A quotation illustrates the chasm between myself and Professor Chen.  He quotes Lyndon Johnson’s Secretary of Labor Willard Wirtz in a 1964 speech to business leaders on why special efforts were required to aid Blacks (preferences without calling them preferences). (216) Wirtz had seen a study of those who were rejected by the draft, many of whom were minorities.  He shocked his elite audience: “Over 80% of them are the sons of fathers who did not finish high school,” he noted “a great many of them . . . come from broken families.”  So Wirtz explained to the business elite why Blacks had to have special consideration. 

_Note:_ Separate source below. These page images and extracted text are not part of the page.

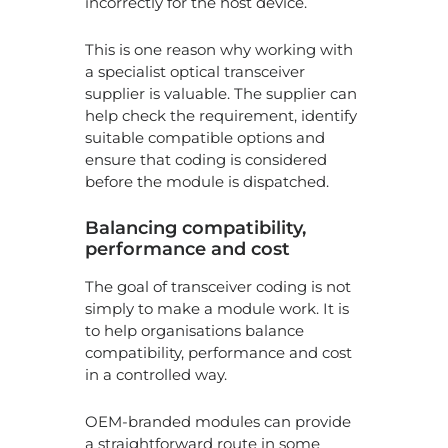
incorrectly for the host device.
This is one reason why working with
a specialist optical transceiver
supplier is valuable. The supplier can
help check the requirement, identify
suitable compatible options and
ensure that coding is considered
before the module is dispatched.
Balancing compatibility,
performance and cost
The goal of transceiver coding is not
simply to make a module work. It is
to help organisations balance
compatibility, performance and cost
in a controlled way.
OEM-branded modules can provide
a straightforward route in some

On a personal note, my mother finished school at the eighth grade.  My dad would fib, saying he completed fifth grade when he only finished third.  Of course, my parents remained together.  So, to the liberal elite, I should be discriminated against because my parents were married and, of course also, because I am a white male.

Professor Chen, recipient of a Soros fellowship for three years, is oblivious to the racism he quotes and spews.  At the university, no one would see anything wrong with such statements.  In the academy, they all share the anti-poor white bias.  Chen writes what the academy wants to read.  He wins academic prizes for his book.  The academic elite support AA.  Why question it? 

Yet to those like myself, Chen’s book is an example of the condescension of the elite and their spokespersons, an example of its ignorance of and hostility toward poor and middle-class whites.  Moreover, his book is also an example of unquestioned but questionable presuppositions, combined with a trivialization of research.  No wonder his volume won so many award in today’s academy. 

It is a sad commentary on the academy.  And some are more equal than others.